And as imagination bodies forth
The form of things unknown, the poet’s pen Turns them to shapes, and gives to airy nothing A local habitation and a name.
(Shakespeare 1969:125)
According to Scott Ellidge:
The psychology of Milton’s time was…neat and simple. The brain, seat of mental faculties…consisted of three cells. To the first cell, that of the fancy (literally phantasia or ‘imagination’), the spirits communicated the messages from the five senses. The fancy passed these images on to the second cell, that of reason, which acted upon the image (creating perhaps what we might call an idea) before passing it on to the third cell, that of the faculty of memory.
(Scott Ellidge 1975:463–4) At night only reason slept. There are two things which strike me particularly about the seventeenth-century brain-mind model: one is the size of the faculty of imagination in relation to reason and memory; and the other is that a physical space, a compartment in the brain, is given to it.
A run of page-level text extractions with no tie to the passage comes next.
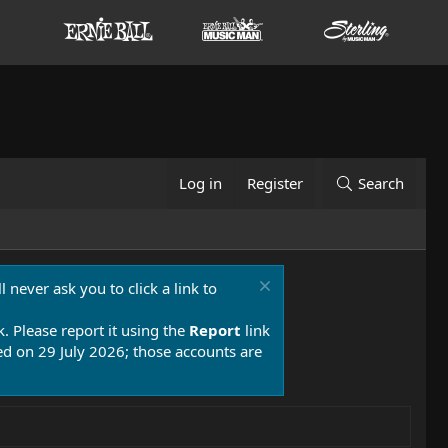
Log in
Register
Search
 never ask you to click a link to
k. Please report it using the
Report
link
 on 29 July 2026; those accounts are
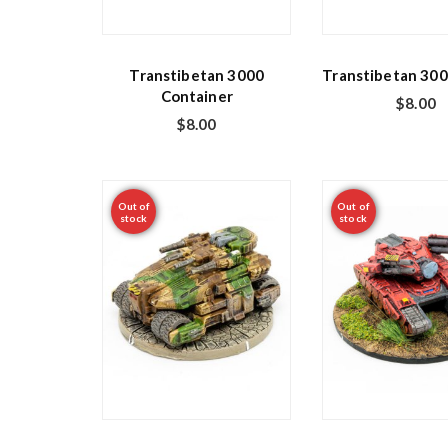
Transtibetan 3000
Transtibetan 300
Container
$
8.00
$
8.00
Out of
Out of
stock
stock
When we imagine things taking place we do so in a space, therefore we have also to imagine the space they take place in. Gaston Bachelard, in The Poetics of Space, envisaged this as a room ‘inhabited thanks to the image, just as one inhabits an image which is “in the imagination”…a room which the author bears within himself, and which he has made live with a life that does not exist in life’ (Bachelard 1964:228–9). This passage surprised and encouraged me when I first read it because I had already equated the
The other room and poetic space
imagination, conceived of as a place in the mind, with something I had begun to call the ‘other room’ on the basis of my clinical work. The room described by Bachelard, which ‘the author bears within himself’ (ibid.), seemed to me to be the same room. I had adopted the phrase ‘the other room’ as a result of the imagery represented in the dreams and discourse of a particular patient.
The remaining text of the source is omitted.